-- Exercise input follows --

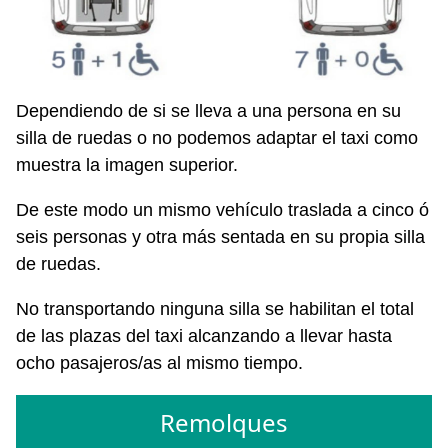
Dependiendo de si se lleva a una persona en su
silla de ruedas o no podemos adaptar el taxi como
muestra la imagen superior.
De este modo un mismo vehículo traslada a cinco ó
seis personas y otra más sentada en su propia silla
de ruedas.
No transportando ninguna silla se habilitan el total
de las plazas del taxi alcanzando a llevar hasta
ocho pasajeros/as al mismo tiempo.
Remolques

-- Exercise input concluded --

→ Aim of the task:
Go line by line through the data and copy any that contain "taxi".

→ Exercise output:
silla de ruedas o no podemos adaptar el taxi como
de las plazas del taxi alcanzando a llevar hasta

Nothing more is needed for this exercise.